The land was purchased from Towack, Chief of the Southern parts of New Zealand, and duly conveyed by deed of Feoffment, dated 8th December, 1838, and therefore comes within the proclamation.

The original title deeds are left with the Auctioneers for inspection, and the purchaser will receive a conveyance in conformity therewith; the buyers will be let into immediate possession of the land upon payment of the purchase money.

Terms at time of sale.

The Tetowis is the Toetoes, the Mataura River, the former name being given to the district at its mouth, and it is not incorrect to describe it now as “one of the most thriving positions in New Zealand.” The price realised at the sale was seven pence per acre.

On 30th March Otago was visited by D'Urville's Expedition, and the Astrolabe and the Zelée remained in the harbour until 3rd April, when they sailed for Akaroa. Their movements, however, can better be described under another heading. While D'Urville was in port, there were also there the Havre, sailing under his own flag, and two Americans and one British vessel, the names of which he did not record.

When Captain Bruce landed his pioneer settlement he reported that Otago had been filled with shipping during the month of May. Up to the twentieth, when he sailed, page 288 the Fanny, the Columbus, the Anne Maria, and the Newton, of America, and the Havre, the Earnest, the Elizabeth, the Oriental, and the Rabance of France, had all been there. At the Bluff the Magnet left, on her return, the Alexander Barclay of America, and at Horse Shoe Bay, on the twenty-third, a Portuguese vessel called the Adventeur, 19 months out, and with 3500 barrels on board. This was the second Portuguese whaler, the other—the Speculacao—having been at the Auckland Islands in March.

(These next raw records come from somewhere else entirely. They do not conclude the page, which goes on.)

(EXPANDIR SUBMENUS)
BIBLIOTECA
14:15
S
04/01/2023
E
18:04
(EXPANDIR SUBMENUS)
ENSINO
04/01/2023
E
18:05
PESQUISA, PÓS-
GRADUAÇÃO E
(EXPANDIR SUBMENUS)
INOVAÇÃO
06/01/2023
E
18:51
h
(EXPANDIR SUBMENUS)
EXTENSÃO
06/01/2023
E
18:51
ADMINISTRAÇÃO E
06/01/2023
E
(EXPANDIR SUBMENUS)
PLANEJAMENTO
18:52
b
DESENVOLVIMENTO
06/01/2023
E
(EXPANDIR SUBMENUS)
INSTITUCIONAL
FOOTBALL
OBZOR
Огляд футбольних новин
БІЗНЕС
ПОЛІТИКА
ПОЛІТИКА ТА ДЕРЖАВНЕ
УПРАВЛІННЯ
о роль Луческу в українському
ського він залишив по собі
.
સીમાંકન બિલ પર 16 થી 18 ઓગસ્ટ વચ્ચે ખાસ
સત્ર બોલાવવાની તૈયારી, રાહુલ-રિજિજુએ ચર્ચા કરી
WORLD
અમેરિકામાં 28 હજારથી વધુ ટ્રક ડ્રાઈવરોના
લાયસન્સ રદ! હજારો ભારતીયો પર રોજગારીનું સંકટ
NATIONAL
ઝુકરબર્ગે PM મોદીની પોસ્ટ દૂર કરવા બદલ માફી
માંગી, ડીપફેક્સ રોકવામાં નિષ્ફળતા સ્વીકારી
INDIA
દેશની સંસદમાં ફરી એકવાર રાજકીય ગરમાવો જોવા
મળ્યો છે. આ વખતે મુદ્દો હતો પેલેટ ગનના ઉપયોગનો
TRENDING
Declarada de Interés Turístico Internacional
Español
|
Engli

The Sarah and Elizabeth which Weller had chartered to take down cattle to Otago, and which had left Sydney on 24th March, sailed from Otago on her return journey the same day as the Magnet—20th May. Four days afterwards she was spoken by the Magnet off Stewart Island and the two were in company almost the whole road to Sydney.

On 3rd June the Magnet arrived with Messrs. George. Murphy, Green, Dyer, and Williams, as passengers, and a cargo of 78 tuns of black oil, and 2 tons of whalebone. On 5th June Catlin brought up the Success from Kawhia. She had also been at Otago earlier in the year. On 6th June the Sarah and Elizabeth arrived with a cargo of potatoes. The next day British Sovereignty was proclaimed at Stewart Island, and on the thirteenth H.M.S. Herald, called in to obtain the signature of the Otago Chiefs to the Treaty. Four days afterwards the Middle Island was formally proclaimed.

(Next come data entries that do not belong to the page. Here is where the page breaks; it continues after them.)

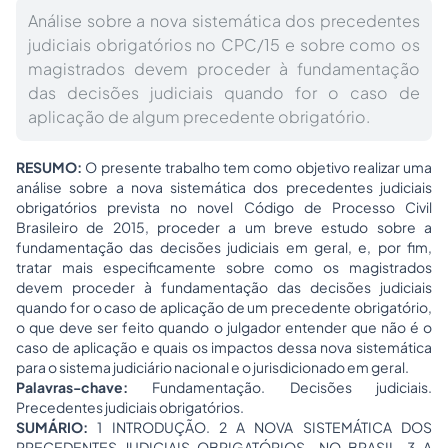
Análise sobre a nova sistemática dos precedentes
judiciais obrigatórios no CPC/15 e sobre como os
magistrados devem proceder à fundamentação
das decisões judiciais quando for o caso de
aplicação de algum precedente obrigatório.
RESUMO:
O presente trabalho tem como objetivo realizar uma
análise sobre a nova sistemática dos precedentes judiciais
obrigatórios prevista no novel Código de Processo Civil
Brasileiro de 2015, proceder a um breve estudo sobre a
fundamentação das decisões judiciais em geral, e, por fim,
tratar mais especificamente sobre como os magistrados
devem proceder à fundamentação das decisões judiciais
quando for o caso de aplicação de um precedente obrigatório,
o que deve ser feito quando o julgador entender que não é o
caso de aplicação e quais os impactos dessa nova sistemática
para o sistema judiciário nacional e o jurisdicionado em geral.
Palavras-chave:
Fundamentação. Decisões judiciais.
Precedentes judiciais obrigatórios.
SUMÁRIO:
1 INTRODUÇÃO. 2 A NOVA SISTEMÁTICA DOS
PRECEDENTES JUDICIAIS OBRIGATÓRIOS NO BRASIL. 3 A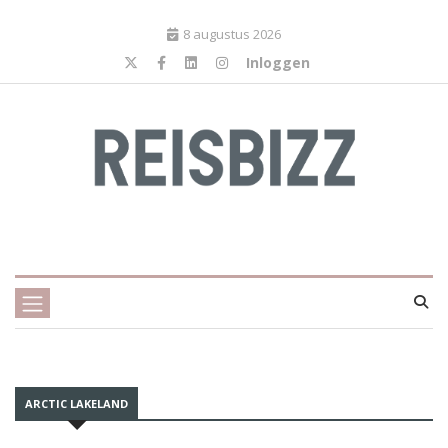
8 augustus 2026
Inloggen
ARCTIC LAKELAND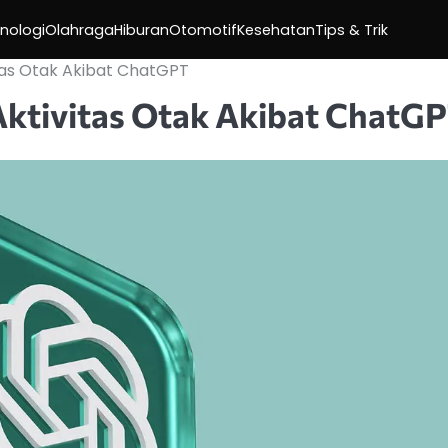
nologi
Olahraga
Hiburan
Otomotif
Kesehatan
Tips & Trik
tas Otak Akibat ChatGPT
ktivitas Otak Akibat ChatG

So bad had the whaling season proved that, up to this date, not a single whale had been secured by the gangs at Otago, the first being secured there on 8th July. Indifferent success was the experience of the other stations as well. The explanation given of this failure was the great number of vessels on the coast and the growing enterprise of officers and crews in following the fish to their resorts in the bays and inlets. They so “gallied” the poor brutes that those which survived forsook their long established rendezvous, to seek new grounds for food, and to bring forth their young in peace.